Waking up on game day is probably one of the best feelings.
Well, I should clarify; “game day” can mean a number of things.
Over the summer, game day is waking up just a few hours before the game, wrapped in a Mets blanket and changing from an extra extra large shirt I caught during the t-shirt toss at a game into a jersey. My “baseball season” playlist is blasting from my phone all day. A bag is packed with a portable phone charger, enough money for overpriced ballpark food, and hand sanitizer (because the Mets-Willets Point Train Station isn’t the cleanest place). I don’t eat much during the day, because I know I’ll be filling up on hot dogs and ice cream as soon as I get to Citi Field. After security searches virtually everything I own, the sprint to batting practice starts. I can usually get a few autographs and pictures, and my favorite Citi Field security guard (shout-out to you, John) always finds me to give me a ball or some gum from the dugout. From there, it’s sprinting up to the Jackie Robinson Rotunda or the Promenade Level, wherever my tickets are for that game, and settling in for a fun night. Throughout the whole game, I’m on the edge of my seat. From singing every player’s walk-up songs, to calling pitches and praying for the competition to strike out. However, I find that I’m able to relax the minute that “Piano Man” by Billy Joel starts playing during the eighth inning. The train ride home is probably one of the most agonizing experiences ever for this claustrophobe, especially after the Mets lose (which they do quite often).

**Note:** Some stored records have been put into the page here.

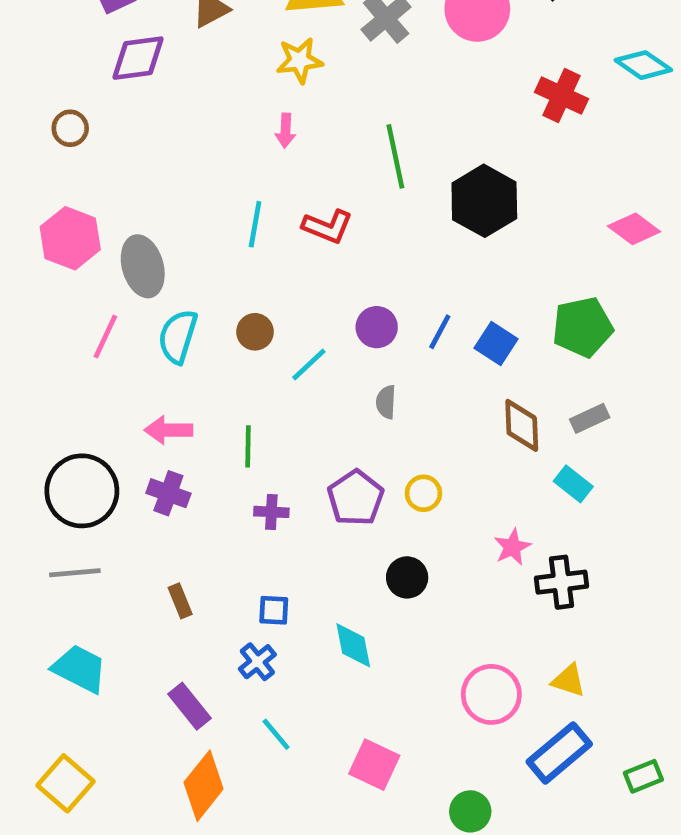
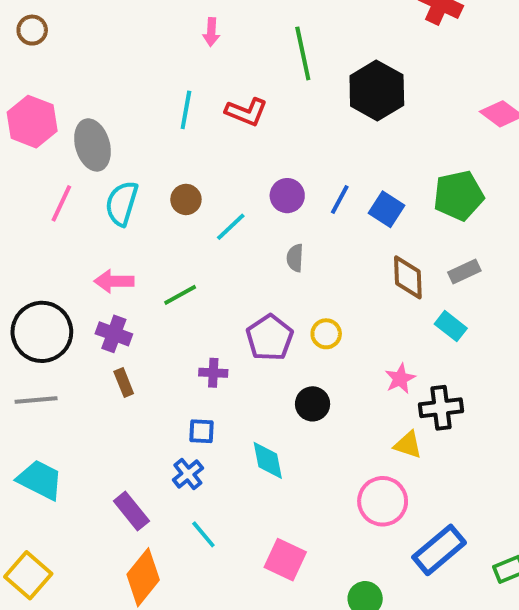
green line: (248, 446) -> (180, 295), turned 60
purple cross: (271, 512) -> (213, 373), moved
brown rectangle: (180, 601) -> (124, 382), moved
yellow triangle: (569, 680) -> (408, 445), moved

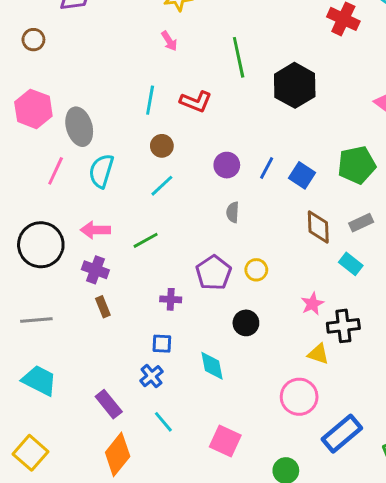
pink arrow: (211, 32) -> (169, 41), turned -36
brown circle: (186, 199) -> (162, 146), moved
cyan line: (231, 227) -> (162, 186), moved
black circle: (42, 332) -> (41, 245), moved

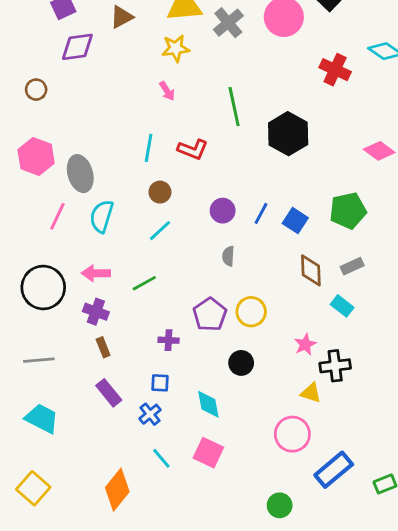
yellow circle: (256, 270) -> (251, 312), size x1.4
purple rectangle: (109, 404) -> (109, 393), moved
pink square: (225, 441) -> (208, 453), moved

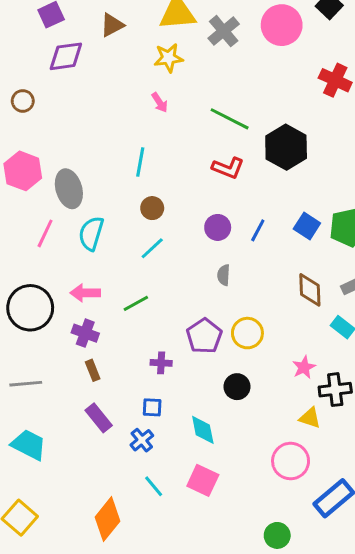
green line: (234, 107) -> (230, 119), turned -51
red L-shape: (193, 149) -> (228, 168), moved
blue square: (295, 221) -> (307, 226), moved

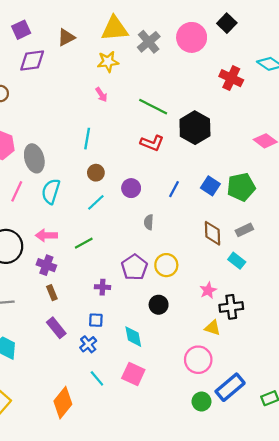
purple circle: (218, 227) -> (131, 188), moved
green circle: (277, 535) -> (201, 402), moved

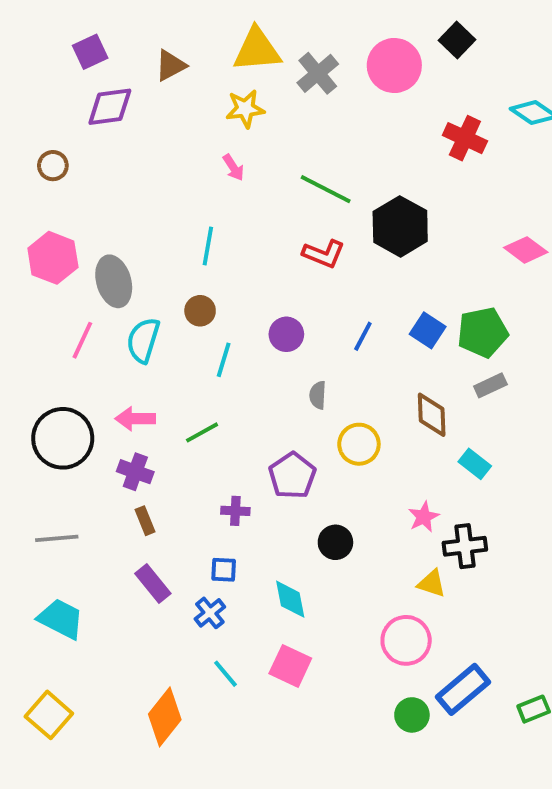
brown circle: (96, 173) -> (200, 311), moved
cyan line: (96, 202) -> (224, 360), turned -30
gray rectangle: (244, 230) -> (490, 385), moved
yellow circle: (166, 265) -> (359, 444), moved

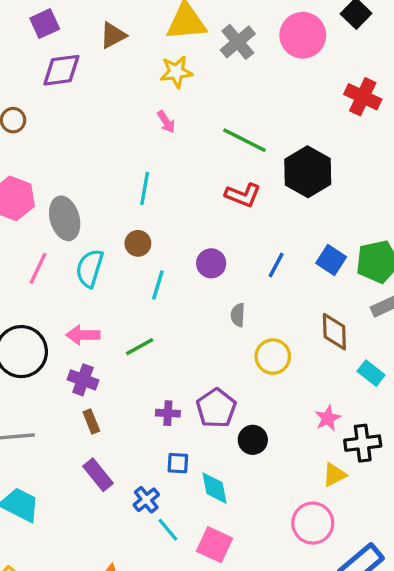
purple pentagon: (292, 476) -> (216, 408), moved
blue square: (224, 570) -> (178, 463), moved
yellow triangle: (432, 583) -> (334, 475), turned -45
cyan line: (226, 674) -> (168, 530), moved

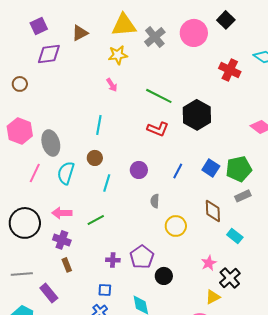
black cross: (363, 443) -> (230, 278), turned -35
blue square: (178, 463) -> (105, 290), moved
purple rectangle: (98, 475) -> (49, 293), moved

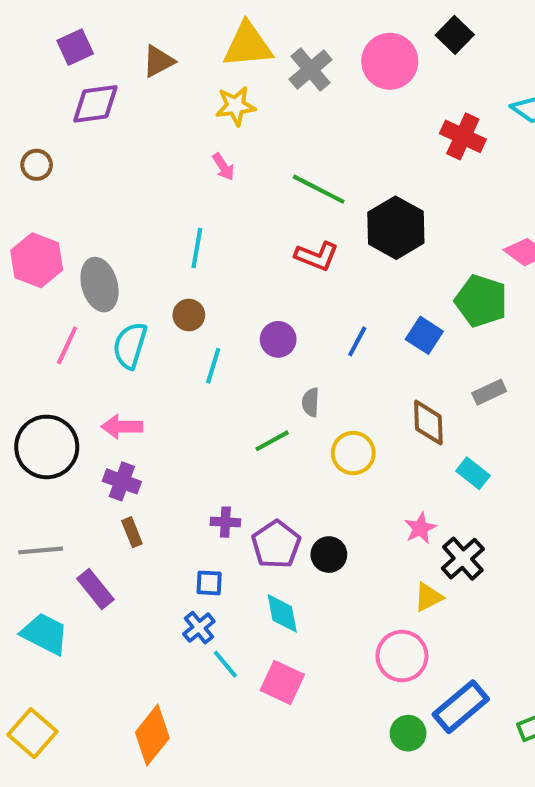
green pentagon: (239, 169) -> (481, 301), moved, turned 30
green line: (96, 220) -> (272, 441), moved
purple pentagon: (142, 257) -> (276, 544), moved

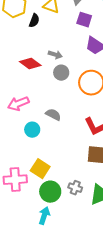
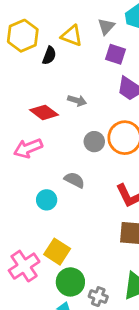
gray circle: (61, 73) -> (94, 142), moved
pink arrow: (18, 104) -> (28, 148), moved
pink cross: (15, 180) -> (24, 266), turned -30
gray cross: (75, 188) -> (98, 297), moved

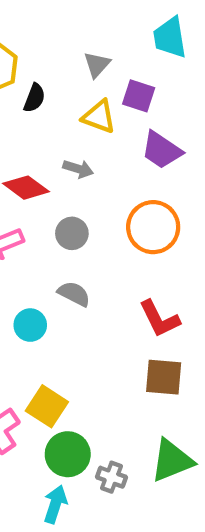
gray triangle: (106, 26) -> (97, 65), moved
yellow triangle: (72, 36) -> (99, 117), moved
gray circle: (94, 142) -> (72, 233), moved

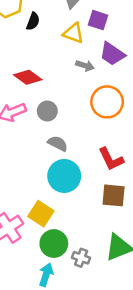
gray arrow: (78, 169) -> (85, 66), moved
gray circle: (72, 233) -> (47, 111), moved
cyan circle: (30, 325) -> (64, 176), moved, size x1.6

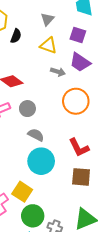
purple square: (98, 20) -> (78, 35), moved

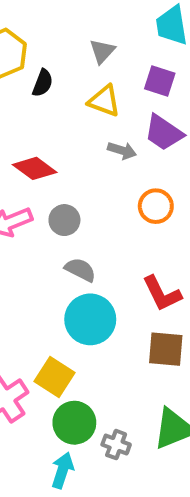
orange circle: (76, 101) -> (156, 206), size x0.7

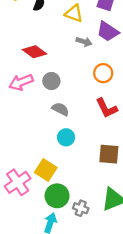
red L-shape: (162, 294) -> (107, 108), moved
cyan circle: (90, 319) -> (66, 137), size x0.6

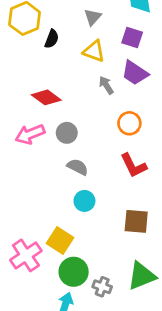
gray arrow: (84, 42) -> (106, 85), turned -140

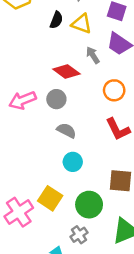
black semicircle: (52, 39) -> (56, 20), moved
red diamond: (46, 97) -> (66, 71), moved
green circle: (74, 272) -> (89, 205), moved
gray cross: (102, 287) -> (79, 235), moved, turned 36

In the winter, game day feels like waking up at 6:00 AM, because school is still a thing...even on *game day*. The “hockey season” playlist is on in my earbuds in between classes, and lessons have never dragged on more. I usually wear whatever jersey I’m wearing that night, and if I’m lucky I get a few fist bumps and compliments from teachers and friends. The train ride to wherever I’m going, usually Brooklyn, is absolutely agonizing, but I’ve learned to love it. I perform the swift transition from the train, to the Jamaica station, to the train to Atlantic Terminal while completely on auto pilot. It’s like muscle memory takes over, with my ticket in between my fingers to show to the workers coming around on the car. From there, it’s “follow the people in the Islanders jerseys”, even though my own jersey never matches theirs. Going down to the glass for player warmups is probably the place where I’m most content. Just watching some of my favorite people do their thing, annoying remixes of songs blasting through the speakers. I end up taking hundreds of pictures, and adjusting my hair under my hat millions of times. Some nights I even catch a few pucks...and give them to kids, obviously. Definitely don’t have a pile of them on my night table. After warm-ups, it’s back up to section 107, tucking my bag, jacket and game program under the seat. I’m a lot more relaxed during hockey games rather than baseball, and I somehow keep from shaking and shivering in the freezing cold Barclays Center, all while wishing I was watching the game at Madison Square Garden. Then, after the game, I’m sprinting back towards Atlantic Terminal, standing on my toes to read the board and see which train to take, and, within minutes, I’m napping against a window in the fourth car.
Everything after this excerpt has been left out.